_What this task involves_:
Pictures do not belong in the copy, so please give every entry below again exactly.

Dataset entries:
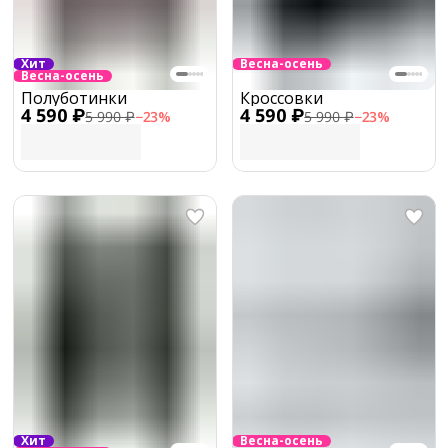
Хит
Весна-осень
Весна-осень
Полуботинки
Кроссовки
4 590 ₽
4 590 ₽
5 990 ₽
−
23
%
5 990 ₽
−
23
%
Хит
Весна-осень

_Written response_:
Хит
Весна-осень
Весна-осень
Полуботинки
Кроссовки
4 590 ₽
4 590 ₽
5 990 ₽
−
23
%
5 990 ₽
−
23
%
Хит
Весна-осень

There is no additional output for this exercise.